Soris Armonia: Soris lacks Luna's grace but is a superb pilot, unwavering in the face of the enemy and unafraid to lose her life for what she believes. She helped her sister Luna survive a harsh guerilla war before becoming a mobile suit pilot. She and Luna served Farkill until their units were destroyed by Grand Shario's main cannon. She managed to survive, however, and was present at the Bernett-Farrell wedding.

Aretha Walker: She is an officer aboard Grand Shario. She secretly harbors feelings for Roche Nattono and happily obeys any orders he gives. During Operation Pandora, she defects to MO-V to be at Roche's side.

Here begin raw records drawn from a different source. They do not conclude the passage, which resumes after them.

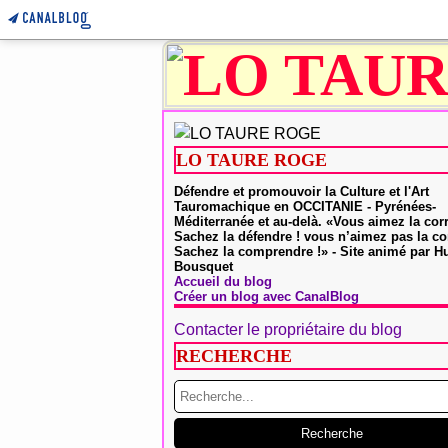
LO TAURE ROGE
Défendre et promouvoir la Culture et l'Art
Tauromachique en OCCITANIE - Pyrénées-
Méditerranée et au-delà. «Vous aimez la cor
Sachez la défendre ! vous n’aimez pas la co
Sachez la comprendre !» - Site animé par 
Bousquet
Accueil du blog
Créer un blog avec CanalBlog
Contacter le propriétaire du blog
RECHERCHE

Lon Sernan: Lon is a Tech officer. He was present at Lake Victoria base when it was attacked by the Shenlong Gundam (Gundam Wing episode 4, The Victorian Nightmare) and was later assigned to space fortress Barge. Sernan went to MO-V on a secret intelligence-gathering mission but was intercepted by Prize. He was rescued and taken to the colony, where he helped with MO-V's mobile suits until the war's end, when he joined the Preventers as Agent Quatorize.

Captain Cage: Cage is the barge officer, he ordered Sernan on a top secret reconnaissance mission that was to be on his authority only - not even Lady Une was to know. Having apparently escaped Barge's destruction, he joined the Preventers after the war.